Bible Commentaries
G. Campbell Morgan's Exposition on the Whole Bible
Numbers 27
An interesting historic incident is here recorded during the wilderness wanderings. One Zelophehad had died, leaving no sons but five daughters. These now petitioned that they might have an inheritance in the land and their petition was granted.
The time for the passing of Moses had now come. In the plan of God it was necessary that the people should pass into the land from which they had been so long excluded. Moses could not enter with them. There is a great tenderness in all God's dealings with him in those closing scenes. The final account of his death is found at the close of Deuteronomy. Here we see him permitted publicly to appoint his successor.
When the call of God came to him to ascend the mountain and view the land and be gathered to his people, the final passion of his heart was that which had so long sustained him in the midst of all the trying circumstance of his work as leader. He thought of the great congregation and of them as the "congregation of Jehovah." He knew, as no other man, their weakness and the necessity for one to succeed him who would lead them according to the will of God.

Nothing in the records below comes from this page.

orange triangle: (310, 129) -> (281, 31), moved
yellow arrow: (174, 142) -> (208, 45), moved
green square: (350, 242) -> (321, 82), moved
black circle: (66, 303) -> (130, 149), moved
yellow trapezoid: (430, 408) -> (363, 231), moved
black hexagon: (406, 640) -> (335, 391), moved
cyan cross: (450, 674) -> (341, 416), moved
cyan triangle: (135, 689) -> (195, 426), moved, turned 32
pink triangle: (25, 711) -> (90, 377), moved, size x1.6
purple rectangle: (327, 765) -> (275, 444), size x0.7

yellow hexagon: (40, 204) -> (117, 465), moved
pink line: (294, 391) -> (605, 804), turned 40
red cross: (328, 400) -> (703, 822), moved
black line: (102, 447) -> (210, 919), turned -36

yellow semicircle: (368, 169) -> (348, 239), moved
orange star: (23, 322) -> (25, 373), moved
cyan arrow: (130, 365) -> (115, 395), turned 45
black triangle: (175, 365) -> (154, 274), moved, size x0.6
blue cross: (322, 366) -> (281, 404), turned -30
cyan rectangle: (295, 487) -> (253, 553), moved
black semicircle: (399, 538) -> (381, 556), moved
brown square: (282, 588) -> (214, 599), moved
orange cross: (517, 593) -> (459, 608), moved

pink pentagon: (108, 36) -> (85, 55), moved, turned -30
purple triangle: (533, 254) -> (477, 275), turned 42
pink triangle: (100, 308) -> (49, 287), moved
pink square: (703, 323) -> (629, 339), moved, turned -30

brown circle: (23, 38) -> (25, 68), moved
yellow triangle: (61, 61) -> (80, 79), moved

They were indeed but a flock of sheep, and to the mind of Moses, sheep without a shepherd, as they were to the mind of Jesus so long after-men helpless and hopeless.
Moses' last prayer, then, was that Jehovah would appoint his successor.
The prayer was immediately answered and he had not only the satisfaction already referred to of appointing his successor, but, what was far more important to him, that of knowing that the one so appointed was the man of God's own choice.